On 5/9/07, Brock Weller brock.weller@gmail.com wrote:
This is just an interpretation guys,
No. It isn't. It's an statement about the obvious, intended, and long understood language of the license by the people who wrote it and have the ability to revise it. It's not a bad thing.
no need to panic and remove license options.
Here we agree.
I love the CC liscenses, my images are all under them, and furthermore,
I wonder if you actually understand the implications of the current CC licenses? Some people have been rather surprised by them.
I consider Lessig to be much, much smarter then anyone working at the FSF, especially Stallman and his holy crusade to rid the world of anything thats not a GNU license (except the LGPL, which also seems to have his ire).
It is funny that you say that, the FSF has been very friendly, understanding, and accommodating towards us.
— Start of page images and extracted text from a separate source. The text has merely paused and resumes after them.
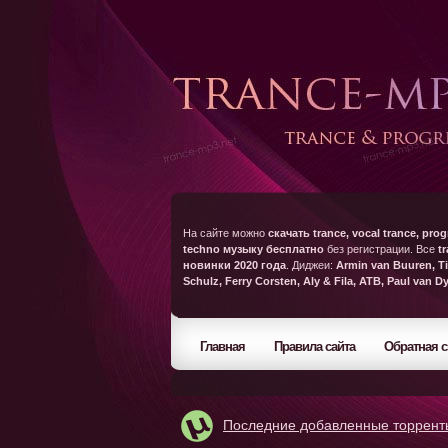
На сайте можно
скачать trance, vocal trance, prog
techno музыку бесплатно
без регистрации. Все
t
новинки 2020 года
. Диджеи:
Armin van Buuren, Ti
Schulz, Ferry Corsten, Aly & Fila, ATB, Paul van D
Главная
Правила сайта
Обратная с
Последние добавленные торрент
They understand that their mission and our mission isn't the same and they have made extensive offers to be accommodating to our needs. Enough that I and others have encourage them to move slowly and carefully with us, because we are inexperienced and brash moves won't help anyone.
Saying that Stallman is "on a holy crusade to rid the world of anything thats not a GNU license" is inaccurate and unnecessarily hypergolic. RMS disapproves of some of the CC licenses, specifically "developing nations" and "sampling+" because people are so often confuse them for free licenses when they are darn-near all rights reserved. He doesn't want them "rid", he just can't recommend a Creative Commons license when there is chance that it will be misunderstood as one of those.
The FSF distributes material released under a number of licenses which are not authored by the FSF, for example the current GNU logo is under the Free Art license.
We suffer through the problems created by this confusion on many of our projects every day.
Amusingly, based on my discussions with all involved parties, we (as in both our communities and the WMF) take a position on licensing which is generally more restrictive than Mr. Stallman. While RMS agrees that useful material such as documentation, textbooks, and encyclopedias should be under licenses which meet the Definition of Free content, he still sees the use for licenses like cc-by-nc-sa.
Everyone I know who is actually involved with licensing discussions has been considered, and fairly reasonable. Please don't embarrass us all by coming off as a complete troll or drama queen.
These are complex and nuanced matters with serious long term implications and plenty of opportunities for reasoned disagreement. There is much potential for silly politics, self-promotion, and errors... but only if we allow trolling and incivility to rule our discussions.